その後ろの高台に2人の人物が立ち、待ち構えていた。

「なっ、」

「源田に佐久間...!?」

鬼道と円堂が驚くのを見て、ニヤリと笑っていた不動が、無反応の私の方を見て更に口角を上げた。

「やっぱり知ってたか」

『いや、知ってる前提で話しかけてきてた癖に、何を今更』

「俺は話に聞いただけで、ほんとかどうか知らなかったんでね」

そんなやり取りを端で不動としていれば、鬼道の前に源田と佐久間の2人が飛び降りて来た。

「久しぶりだな、鬼道」

「フン...」

かつての仲間と対峙した事に、不動がぺちぺちと雑な拍手を送る。

「感動の再開ってやつだねぇ」

「では、元チームメイト同士仲良く話たまえ。私と水津は奥で話をするとしよう」

そう言って影山は歩き出す。

『え、あ、はーい』

「なっ!はーい、じゃない!!1人で行こうとするな!!」

怒った鬼道に腕を掴まれて引き止められた。

そんな私たちの間を裂くように、サッカーボールが飛んできた。

「鬼道。
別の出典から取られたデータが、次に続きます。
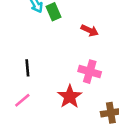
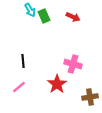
red arrow: (90, 30) -> (73, 17), moved

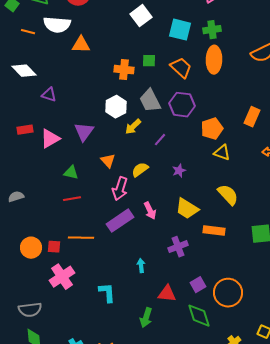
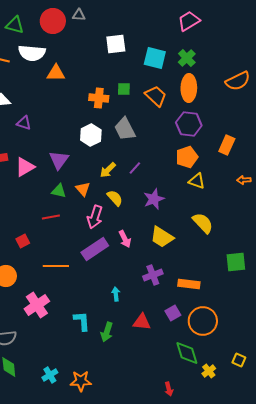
white square: (141, 16) -> (116, 44), turned 30
green cross: (212, 30) -> (187, 58), turned -36
purple hexagon: (182, 105) -> (189, 124), moved
yellow arrow: (133, 127) -> (108, 170), moved
yellow semicircle: (140, 170) -> (115, 198), turned 84
purple star: (179, 171) -> (154, 199), size x1.5
green triangle: (71, 173) -> (59, 191), moved
red line: (72, 199) -> (51, 217), moved
orange rectangle: (214, 231) -> (189, 284), moved
red square: (54, 247) -> (23, 241), moved, turned -32
green diamond: (199, 316) -> (187, 353), moved
green arrow: (146, 318) -> (107, 332), moved

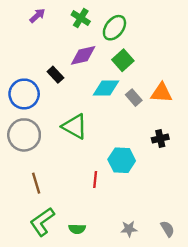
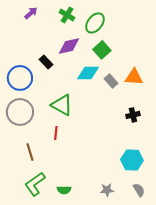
cyan hexagon: (122, 160) -> (132, 160), moved
red line: (95, 179) -> (56, 133), moved

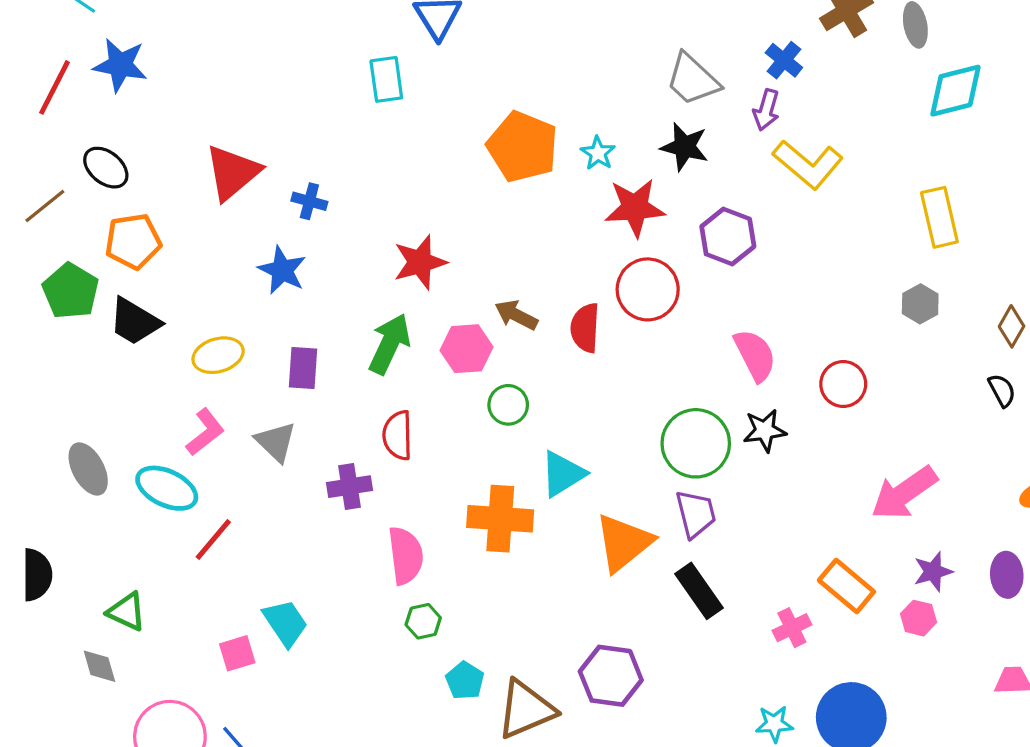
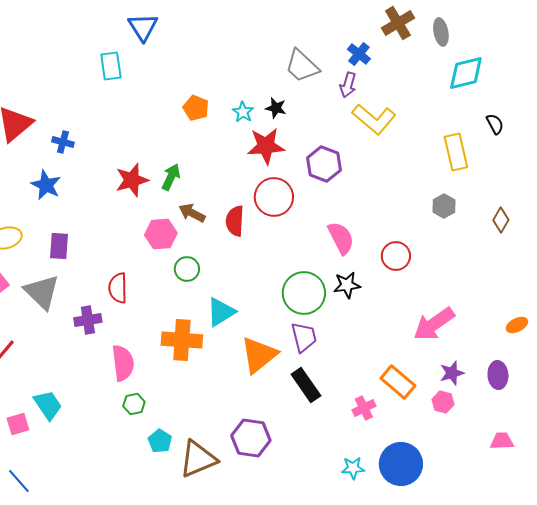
orange pentagon: (523, 147) -> (196, 108), size x0.6
black star: (685, 147) -> (276, 108), moved, size x0.7
green arrow: (390, 344) -> (171, 177), moved, size x0.7
black semicircle: (1002, 390) -> (495, 124), moved
gray triangle: (276, 442) -> (42, 292), size x1.4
お前の相手は俺たちだろう」

「お前は邪魔ださっさと行け」

サッカーボールを飛ばしてきたのはどうやら源田で、佐久間が早く行けと、顎でクイと、影山の方を指すので、それに従って影山を追った。

「待てよ水津俺も!」

そう言ってついてようとした円堂の前に不動が立ち塞がる。

「これ以上は、関係者以外立ち入り禁止だぜ」

「何故だ……?何故お前達がアイツに従う!」

ケケケと愉快そうに笑う不動と、鬼道の悲観した叫び声を聞きながら、影山は入っていった通路に後追って入る。
その先に続く扉を、影山は開けて手で押えた。

「さあ、入りたまえ」

『どうも』

礼を言って中に入れば、いつもの変な椅子が置いてあり、ホログラムでできた映像画面が並んでいる部屋だった。
てっきり黒服の怪しい男とか居て、捕まるんかなーと思っていたから、誰も居ない部屋で驚きだ。

『本当に話するだけなんですね』

「期待したものではなかったか?」

『まあ、デートにして簡素ですね』

そう言えば影山は鼻で笑い、あの変な椅子に腰を下ろした。
扉は空けてくれたのに私の椅子はねーのかよ。

『まあいいですけど。で、なんですか?エイリア石で洗脳する気ですか?しようとした瞬間その顔面にリフティングボールでシュート決めますからね』

護身用に持ってるよと言わんばかりに、ジャージのポケットの膨らみを叩いてみせる。

「随分と過激だな。私は話をしようと言ったはずだが」

『話って言ったって、私が異世界から来たって情報を雷門イレブンに黙っている事を条件に、其方に付くように、とかって脅しでしょう?』

「ふん。今更脅したところでこちらにつく気はないだろう。そう簡単に事が運ぶのなら不動が手を焼いて帰ってくる事もなかっただろう」

『いや、あれは半分タイミングが悪かったですよ。エイリアの方が来たんで』

「……ほう。それは初耳だな」

あれ?そうなの?

『不動から邪魔してきた少年の話は聞かなかったんですか?』

「……。皇帝陛下が私の元にお前が下るのはお気に召さなかったと言うわけか」

なるほどな、と影山は呟いて口元を歪ませた。

あっちと影山とでやっぱり相違があるんだな。

「では尚更貴様に聞かねばならんな。貴様が、チートだと称したその能力の事を」

『あー、未来予知のことですか?』

そう聞けば影山は、いいや、と言って笑った。

「未来予知ではないだろう。貴様は過去の事も知っているのだから」

やっぱりこのおじさん頭が切れるな。
適当言って騙せば良いと思ってたけど、そうはいかないか。

『...じゃあなんだと思ってるんですか?』

「情報だ。どうやって得たのかは不明だが、貴様は何らかの形で特定の情報のみを保持してこちらに来た。違うかね?」

いや、天才か?

『私が赤ペン先生なら、はなまるあげたいくらいですね。そこまで分かってるなら私がこっちについてる理由も察しがつくんじゃないですか?』

「ああ。だからこそ、貴様は勧誘に乗るだろうと不動を送ったのだが、どうやら見込み違いのようだった」

これからあの2人が何をするか分かってるだろって事で、私なら2人を守るために影山側に付くといという算段だったわけか。

『思ったより優しくないんですよ、私』

「そのようだな。最初にジェミニストームが攻め入った時も、試合に参加していない。だからこそ、余計に貴様がそちら側にいることが理解できない」

……まあ、普通なら別の世界から来てその世界の情報を知っているなら、やることといえば歴史改変だろうな。
影山の視点で言えば、負ける雷門を勝たせるために私がこっちにいる、と思うのが普通だ。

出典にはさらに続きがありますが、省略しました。